Knowing how everything plays out, we could be the "Ultimate Unlucky Student"...

When we arrive at Hope's Peak and enter the foyer, our vision blurs and we pass out. Next thing we know, the school is all boarded up and the killing games begin. The rules are laid out nice and simple: to graduate and be allowed to leave the school, we must kill another student and (this is the most important part), we need to get away with it.

Once a student has been "blackened" by murdering another, a class trial begins and the remaining students must successfully identify who the blackened is. Get it right, and they are punished by execution and the communal school life continues unabated. If the killer goes free, everyone else is punished by death and the blackened will graduate and are allowed back into society.

The game starts with fifteen characters you get to know and love, and in the end, only a handful survive. In-between killing each other, opportunities to build social links will present themselves to you, and provided you're spending your coins in the "MonoMono Machine", you might have some nice gifts to give to that special person in your life to progress your relationship. Whoops, you sunk all your time, presents, and love into that character and they just got killed. Ha!

While gadding around this jailed-up highschool, you're going to be ridiculed by a bear named Monokuma. He's the self-proclaimed headmaster of the school and derives satisfaction from forcing every student into despair. By the end of the game you think you have the mystery licked, and know who's really controlling the robot bear, but... You don't! Puhuhuhu! Puhuhuhuhuhuhu! Don't worry about it!


I'm worried about Celeste's iron deficiency.

The game's visuals suffer from being a port of a PSVita port of a PSP game, that's for sure. Blurry and low-quality assets blown up to your monitor resolution, with some noticeable artifacting and very low-quality textures on background 3D elements. It feels like no attempt was made at sprucing up the game's visuals for PC. There are also spelling errors, typos and oversights which I'm told were also in the Vita version and haven't been fixed. Given the age of the game, it's unlikely these mistakes will be fixed, and this port does kind of feel like a botch job in that regard.

Despite the visuals being stretched and uneven in quality, the visual style of the game is very satisfying. How rooms pop up like a children's book as you enter, how blood is shown a bright pink instead of red, these visual decisions ooze cool. This game is style personified, down to its funky and bizarre soundtrack from Masafumi Takada, who scored God Hand and No More Heroes! So now I know why it was so damn catchy!

Controls and gameplay are antiquated and archaic too. The courtroom battles may have worked well on the PSP or Vita, but when these controls are hastily mapped to a gamepad for the PC release you'll find buttons reused even though there are now plenty more to work with. With this being the first game in the series, I'd expect the future games to be better, and from what my friends have told me the battle system vastly improves between each game, so I have that to look forward to as I make my way through the series.
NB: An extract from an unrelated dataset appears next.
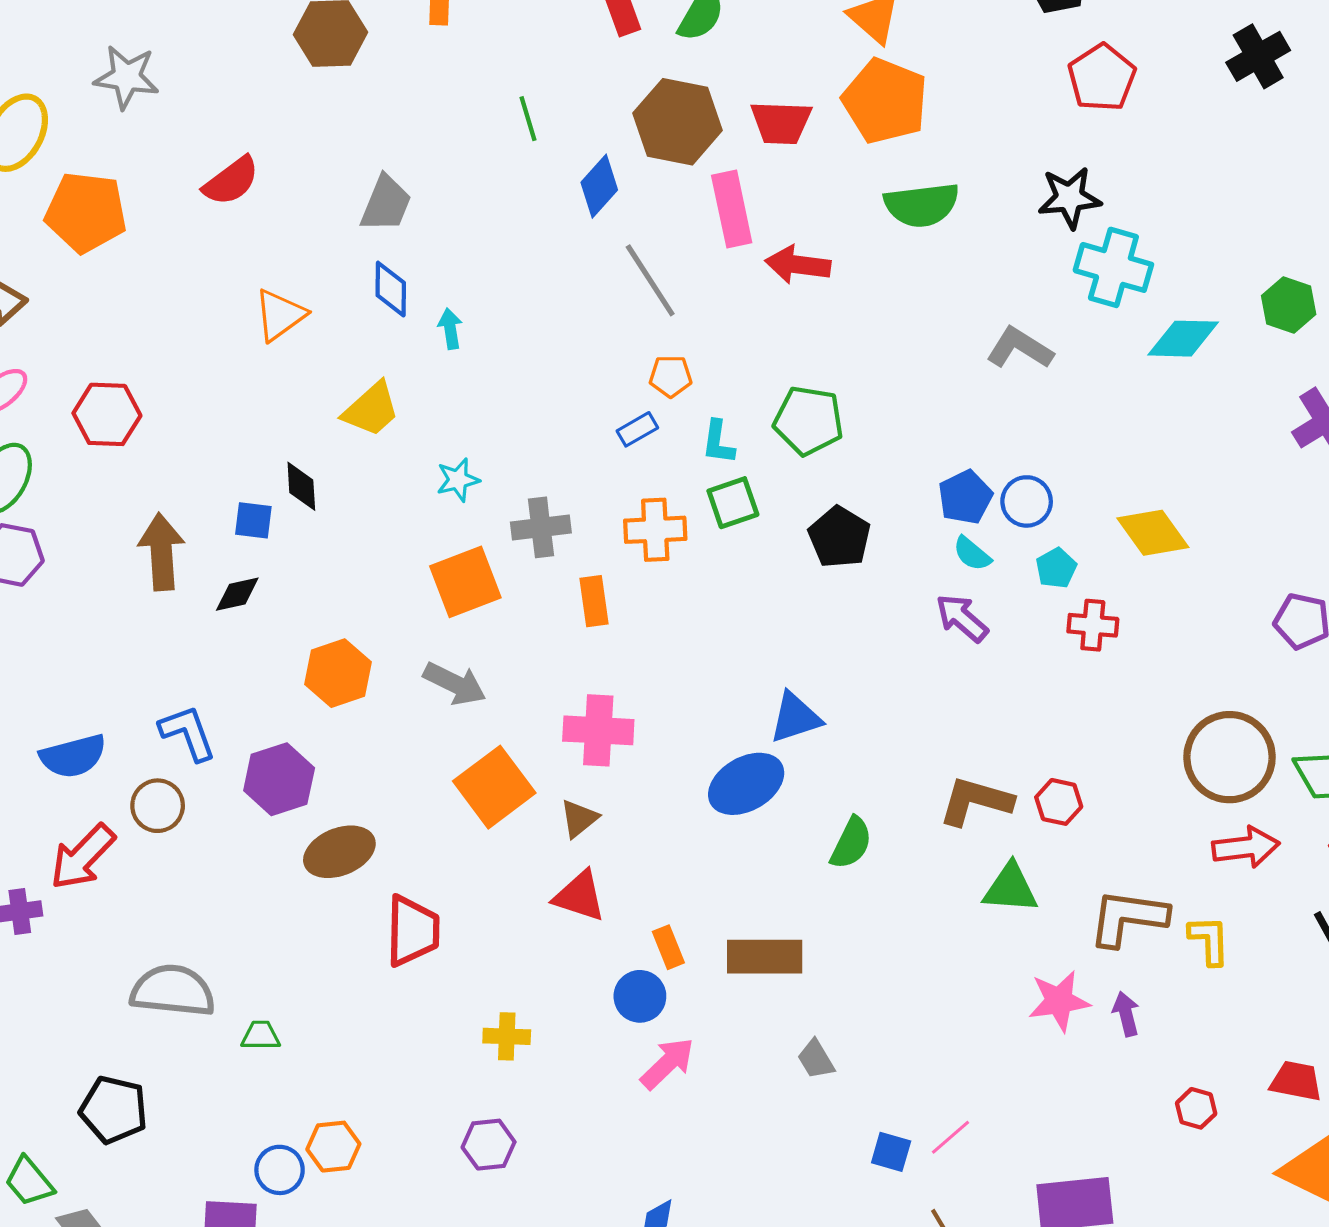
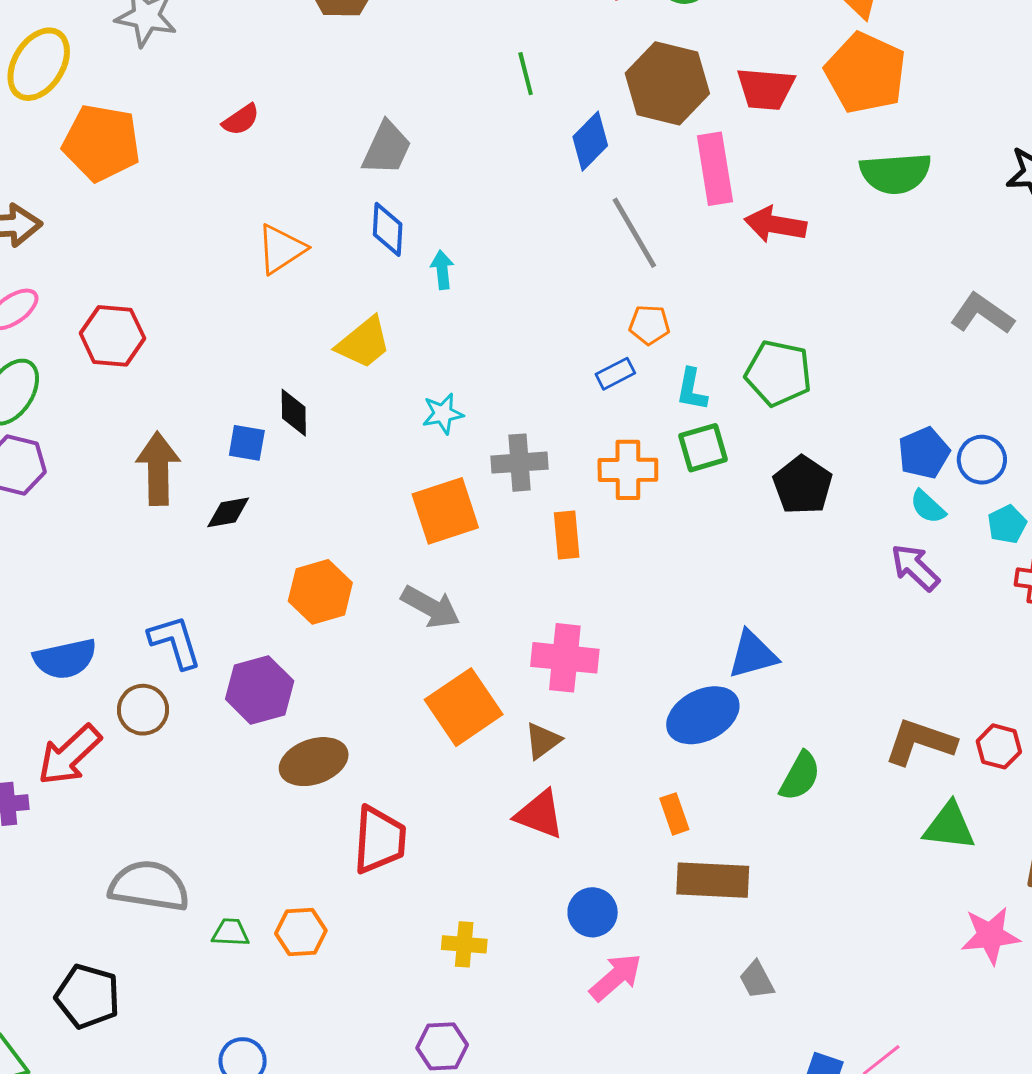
red semicircle: (231, 181) -> (241, 120), size x0.7
orange rectangle: (668, 947) -> (674, 814), moved
orange hexagon: (333, 1147) -> (301, 932), moved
Sadly, only a small handful of the game's dialogue is voiced - pretty much only that which appears in the class trials and certain set-piece scenes. This piecemeal voice-over is certainly disappointing but I understand this is typical of visual novels and something I will have to come to accept. The voice acting is superb across the board but some of it sounds pretty flat probably due to being compressed assets rather than the original recordings. With any luck, the quality of everything will improve as the series carries on.

Those who enjoy murder mysteries, slice of life and highschool drama will eat up Danganronpa. I've deliberately attempted to resist giving any spoilers that would tear apart this game's mysteries.
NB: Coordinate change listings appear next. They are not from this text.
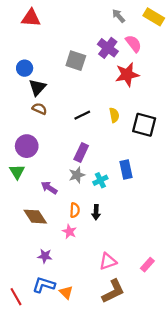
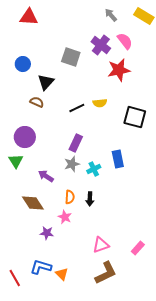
black triangle: (37, 87) -> (46, 82), moved
yellow semicircle: (114, 115) -> (100, 103), moved, turned 96
purple star: (45, 256) -> (47, 233), moved

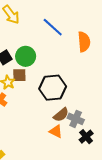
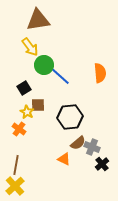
blue line: (53, 27) -> (60, 76), moved
green circle: (26, 56) -> (44, 65), moved
orange triangle: (56, 131) -> (64, 159), moved

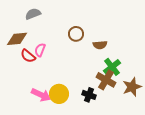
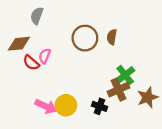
gray semicircle: (33, 14) -> (37, 16), turned -49
brown circle: (76, 34) -> (85, 38), size x1.5
brown semicircle: (100, 45) -> (112, 37), moved, turned 104
brown cross: (106, 80) -> (119, 90), turned 36

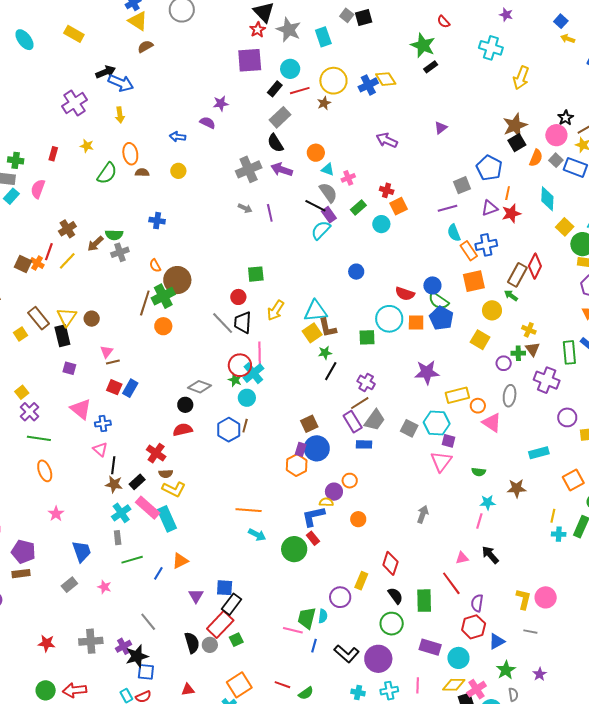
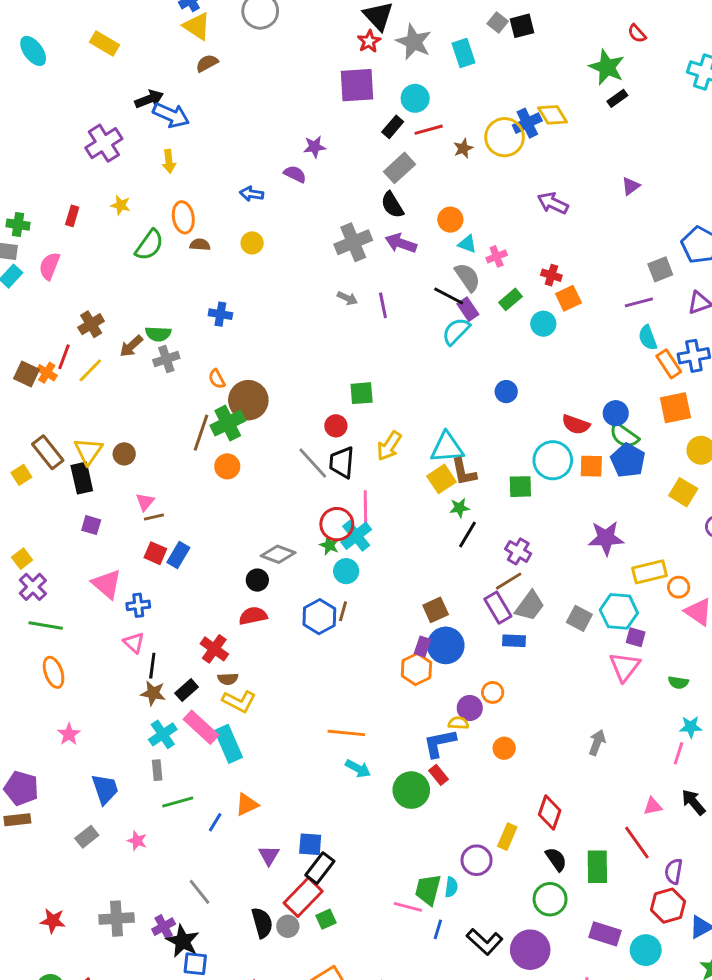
yellow circle: (333, 81) -> (505, 137), moved
black star: (137, 656) -> (183, 941), turned -30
I could easily talk at depth about each trial, the events before the game takes place, each of the plot twists and how I felt about them, but it's not worth spoiling it for anyone who hasn't played the game yet.

If you're new to visual novels, Danganronpa is a great introduction. If you liked the Persona series for its social aspects and time management, this game is definitely for you. So what's it gonna be? What's it gonna beeeeeee~?